Nel corso degli anni venti e trenta, il periodico divenne uno dei principali strumenti di informazione non solo della borghesia colta ma di buona parte della popolazione italiana alfabetizzata.
In questo periodo divenne il settimanale più venduto in Italia: le vendite raggiunsero le 600.000 copie.

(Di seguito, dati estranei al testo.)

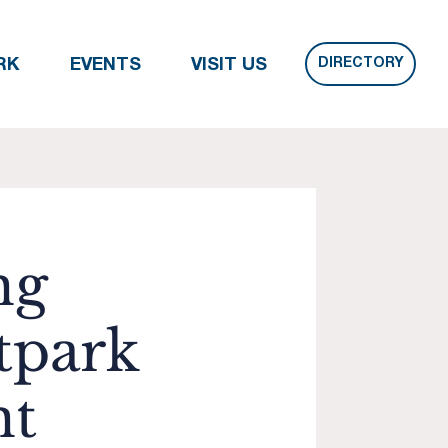
DIRECTORY
RK
EVENTS
VISIT US
ng
tpark
nt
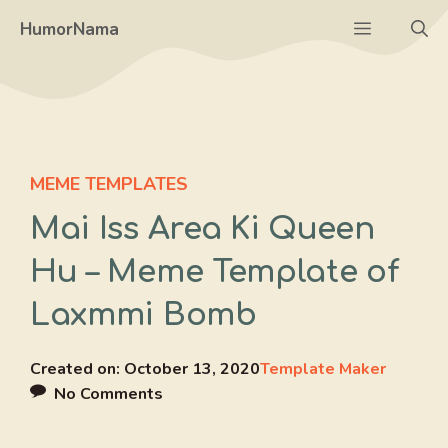
Skip
Menu
HumorNama
to
content
MEME TEMPLATES
Mai Iss Area Ki Queen
Hu – Meme Template of
Laxmmi Bomb
Created on:
October 13, 2020
Template Maker
No Comments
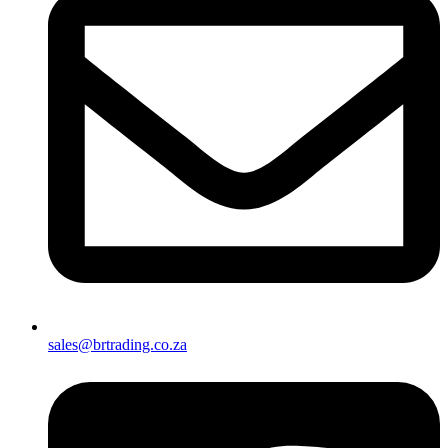
sales@brtrading.co.za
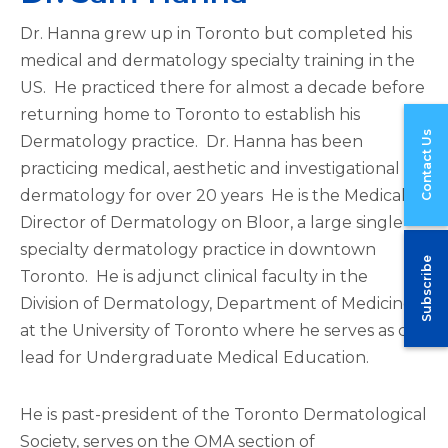
Dr. Hanna grew up in Toronto but completed his
medical and dermatology specialty training in the
US. He practiced there for almost a decade before
returning home to Toronto to establish his
Contact Us
Dermatology practice. Dr. Hanna has been
practicing medical, aesthetic and investigational
dermatology for over 20 years He is the Medical
Director of Dermatology on Bloor, a large single-
specialty dermatology practice in downtown
Subscribe
Toronto. He is adjunct clinical faculty in the
Division of Dermatology, Department of Medicine
at the University of Toronto where he serves as co-
lead for Undergraduate Medical Education.
He is past-president of the Toronto Dermatological
Society, serves on the OMA section of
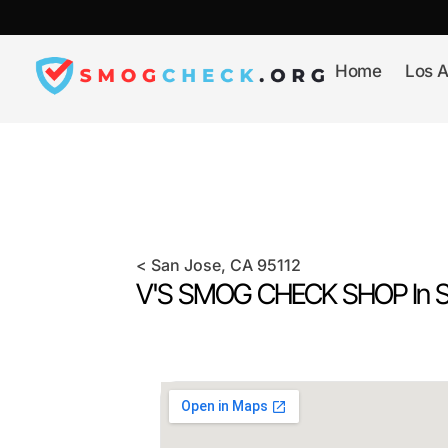
Skip
to
content
Home
Los A
<
San Jose
, CA
95112
V'S SMOG CHECK SHOP In
S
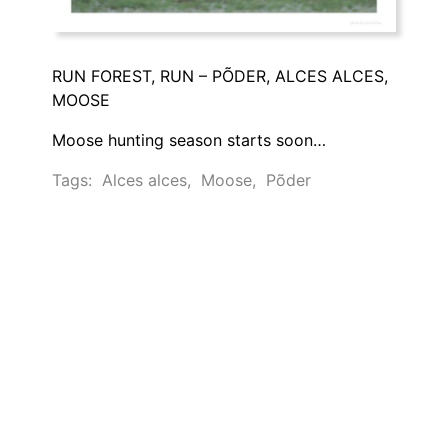
RUN FOREST, RUN – PÕDER, ALCES ALCES,
MOOSE
Moose hunting season starts soon…
Tags:
Alces alces
,
Moose
,
Põder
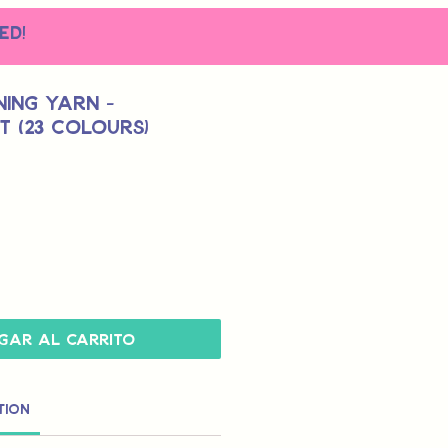
ed!
ing Yarn -
t (23 Colours)
gar al carrito
tion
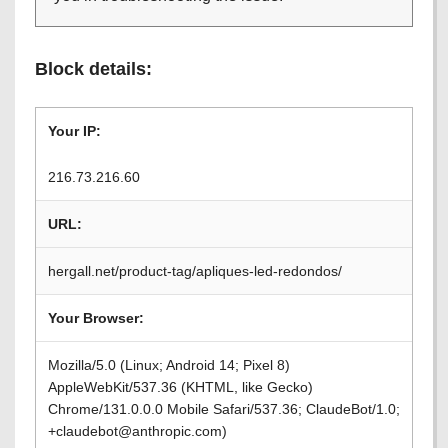
Block details:
Your IP:
216.73.216.60
URL:
hergall.net/product-tag/apliques-led-redondos/
Your Browser:
Mozilla/5.0 (Linux; Android 14; Pixel 8)
AppleWebKit/537.36 (KHTML, like Gecko)
Chrome/131.0.0.0 Mobile Safari/537.36; ClaudeBot/1.0;
+claudebot@anthropic.com)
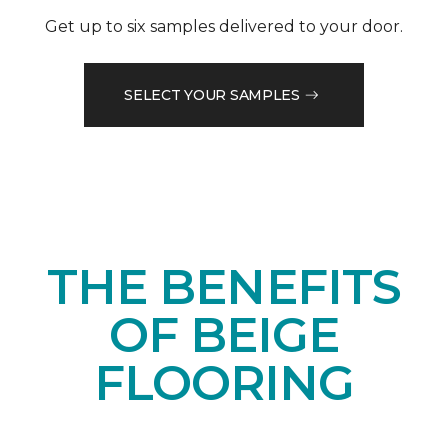
Get up to six samples delivered to your door.
SELECT YOUR SAMPLES
THE BENEFITS
OF BEIGE
FLOORING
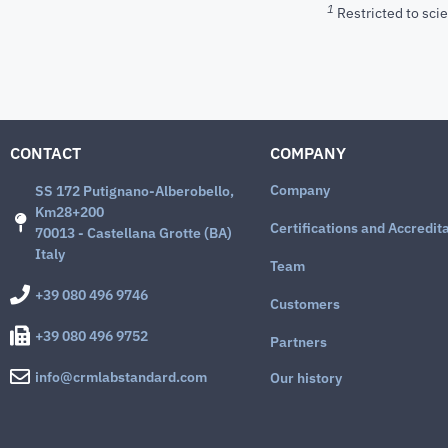
1
Restricted to scie
CONTACT
COMPANY
Company
SS 172 Putignano-Alberobello,
Km28+200
Certifications and Accredit
70013 - Castellana Grotte (BA)
Italy
Team
+39 080 496 9746
Customers
+39 080 496 9752
Partners
info@crmlabstandard.com
Our history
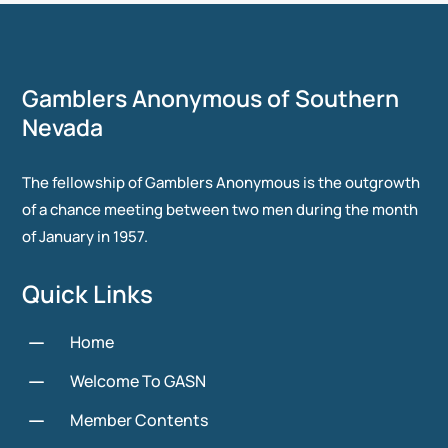
Gamblers Anonymous of Southern
Nevada
The fellowship of Gamblers Anonymous is the outgrowth
of a chance meeting between two men during the month
of January in 1957.
Quick Links
K
Home
K
Welcome To GASN
K
Member Contents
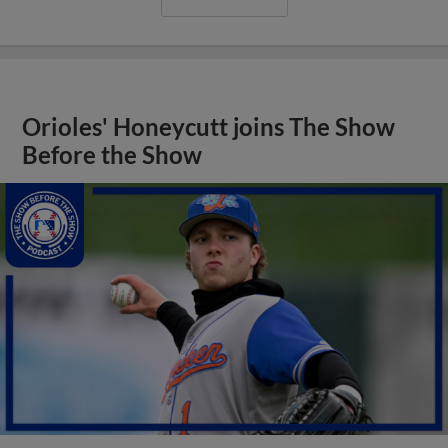
Orioles' Honeycutt joins The Show
Before the Show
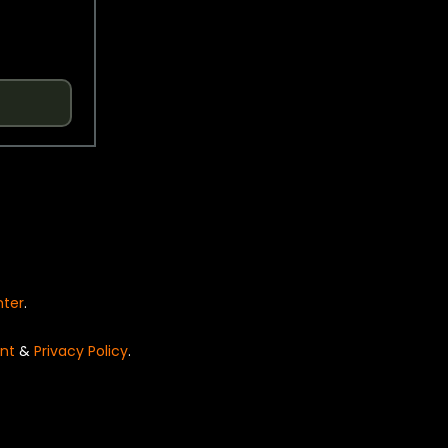
nter
.
nt
&
Privacy Policy
.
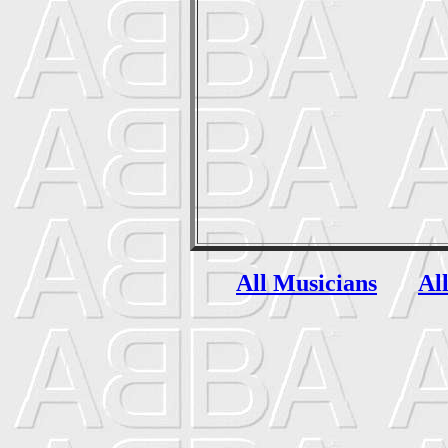
All Musicians
Al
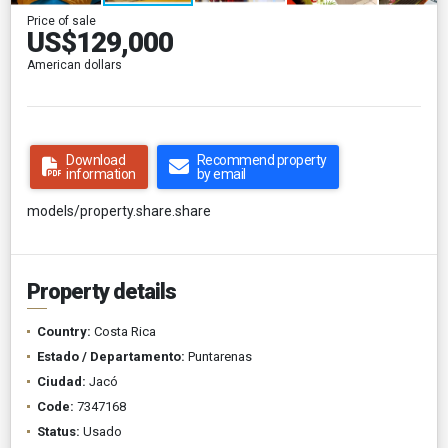
Price of sale
US$129,000
American dollars
Download
Recommend property
information
by email
models/property.share.share
Property details
Country:
Costa Rica
Estado / Departamento:
Puntarenas
Ciudad:
Jacó
Code:
7347168
Status:
Usado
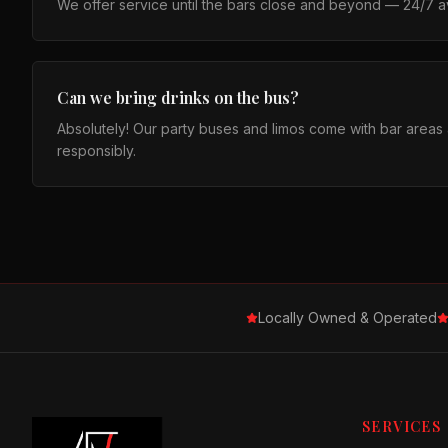
We offer service until the bars close and beyond — 24/7 ava
Can we bring drinks on the bus?
Absolutely! Our party buses and limos come with bar area
responsibly.
Locally Owned & Operated
SERVICES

Sulle pagine della Domenica del Corriere trovarono una vetrina popolare anche le grandi firme del Corriere, da Luigi Barzini a Indro Montanelli. Montanelli fu il primo direttore dopo la fine della guerra e lasciò la direzione alla fine del 1946 per tornare al Corriere della Sera.
Dopo Montanelli cominciò la lunghissima direzione di Eligio Possenti, critico teatrale, che guidò la Domenica fino al 1964, coadiuvato dal direttore "ombra", lo scrittore Dino Buzzati.
Per tutti gli anni cinquanta La Domenica fu in testa alle vendite dei settimanali con 950.000 copie (con un picco di 1.300.000 nel 1952-53), seguita da Oggi con 650.000.
Dopo un periodo di appannamento agli inizi degli anni sessanta, dovuto al diffondersi della televisione in Italia, il settimanale fu rilanciato e nel 1966 tornò ad essere il più venduto in Italia, sfondando più volte il milione di copie.
A partire dagli anni settanta, la concorrenza dei settimanali d'informazione - come L'Europeo, Panorama e L'Espresso - portò a una graduale ma inarrestabile crisi di copie. A nulla servì cambiare la prima pagina (Guglielmo Zucconi direttore), rinunciando per sempre alle copertine disegnate, per adottare la fotografia, come gli altri settimanali popolari.
Dopo vari tentativi di rilancio tra anni settanta e ottanta, uno dei quali affidato alla direzione di Maurizio Costanzo, La Domenica del Corriere nel 1989 chiuse definitivamente i battenti per decisione dell'editore RCS MediaGroup, per trasformarsi in un nuovo settimanale di cronaca nera e rosa chiamato Visto, che poco o nulla aveva a che fare con la storia e la tradizione della Domenica del Corriere.
Gli ultimi cinque direttori della Domenica del Corriere furono Maurizio Costanzo, Paolo Mosca, Antonio Terzi, Pierluigi Magnaschi e infine Marcello Minerbi, che fu poi il primo direttore di Visto.
Le vecchie copie del settimanale, con le copertine di Achille Beltrame prima e di Walter Molino poi, sono molto ricercate nei mercatini dell'antiquariato e in Internet, rappresentando un vero must per i collezionisti più raffinati.